Author Topic: Document size on disk i AFP format  (Read 2694 times)

Johan Dahlgren

  • Jr. Member
  • **
  • Posts: 12
    • View Profile
Document size on disk i AFP format
« on: January 25, 2022, 06:24:14 AM »
Hello,

I am having problems with calculating the average size of the documents stored in OnDemand folders and application groups. I have been manually trying to match different sizes in the tables to match it to the actual size of the AFP file when written to disk outside of OnDemand.

We are working to convert our documents from AFP to PDF-A/2b and want an accurate way to estimate the time needed to do this. We are fetching the documents from OnDemand and writing them to disk in the AFP format, then we convert them using the AFP2PDF converter and finaly store them in a new storage.

I have been looking at the DOC_LEN in the tables named from the application group name (ARSAG, AGID_NAME) and combining that with the DECOMP_SIZE of the correlating resource from ARSRES table... for the most part it seems to give me the correct size of the file but when the resource DECOMP_SIZE is null the numbers are off. Examples below.

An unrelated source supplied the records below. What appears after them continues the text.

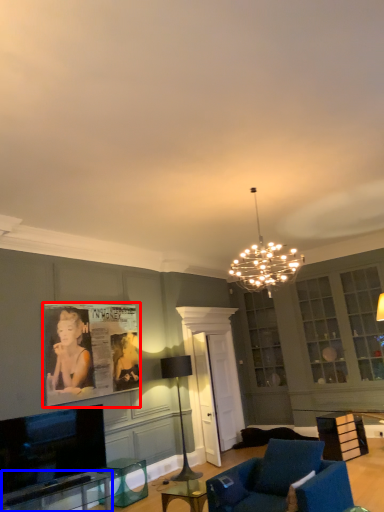 Question: Among these objects, which one is nearest to the camera, picture frame (highlighted by a red box) or table (highlighted by a blue box)?

Choices:
 (A) picture frame
 (B) table

Answer: (B) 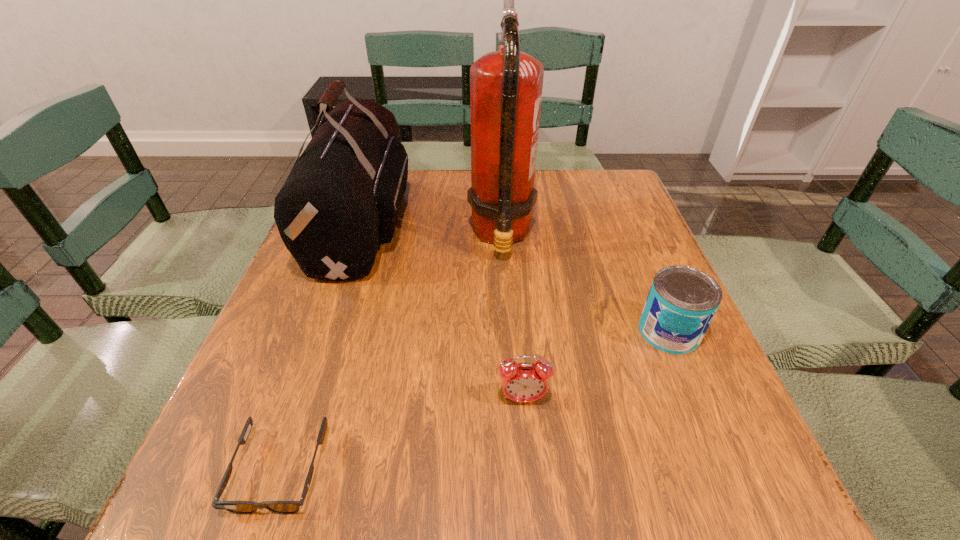 Locate an element on the screen. This screenshot has width=960, height=540. free space between the second tallest object and the nearest object is located at coordinates (322, 346).

Locate an element on the screen. free point between the can and the duffel bag is located at coordinates (516, 277).

Find the location of a particular element. empty location between the fourth farthest object and the nearest object is located at coordinates (401, 435).

Find the location of a particular element. The image size is (960, 540). vacant area that lies between the fire extinguisher and the rightmost object is located at coordinates (585, 284).

You are a GUI agent. You are given a task and a screenshot of the screen. Output one action in this format:
    pyautogui.click(x=<x>, y=<y>)
    Task: Click on the free area in between the rightmost object and the duffel bag
    The image size is (960, 540).
    Given the screenshot: What is the action you would take?
    pyautogui.click(x=516, y=277)

The image size is (960, 540). In order to click on object that stands as the second closest to the sunglasses in this screenshot , I will do `click(341, 200)`.

You are a GUI agent. You are given a task and a screenshot of the screen. Output one action in this format:
    pyautogui.click(x=<x>, y=<y>)
    Task: Click on the object that is the fourth closest to the tallest object
    This screenshot has width=960, height=540.
    Given the screenshot: What is the action you would take?
    pyautogui.click(x=237, y=507)

The width and height of the screenshot is (960, 540). I want to click on free point that satisfies the following two spatial constraints: 1. on the front pocket of the rightmost object; 2. on the right side of the fourth shortest object, so (x=326, y=332).

You are a GUI agent. You are given a task and a screenshot of the screen. Output one action in this format:
    pyautogui.click(x=<x>, y=<y>)
    Task: Click on the vacant space that satisfies the following two spatial constraints: 1. on the front pocket of the second tallest object; 2. on the back side of the third nearest object
    This screenshot has width=960, height=540.
    Given the screenshot: What is the action you would take?
    pyautogui.click(x=326, y=332)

If i have a file with DOC_LEN of 2000 and that has a RESOURCE with a DECOMP_SIZE of 4000 the document size on disk will be 6000b

But if I have a file with DOC_LEN of 2000 and a RESOURCE with a DECOMP_SIZE of '-' the document size is not the expected 2000 but often much bigger even tho there is no DECOMP_SIZE.

Am i way off in what i try to do? Is there a better way to calculate the expected number of bytes a document will have once it is written to disk?

Kind regards
Johan Dahlgren

Justin Derrick

  • IBM Content Manager OnDemand Consultant
  • Administrator
  • Hero Member
  • *****
  • Posts: 2229
  • CMOD Guru for hire...
    • View Profile
    • Tenacious Consulting
Re: Document size on disk i AFP format
« Reply #1 on: January 26, 2022, 10:36:11 AM »
The easiest way is to calculate an average compression ratio for an Application by using the input and output sizes in the System Load table, then calculate the average size of each document, then multiply it out by the number of documents.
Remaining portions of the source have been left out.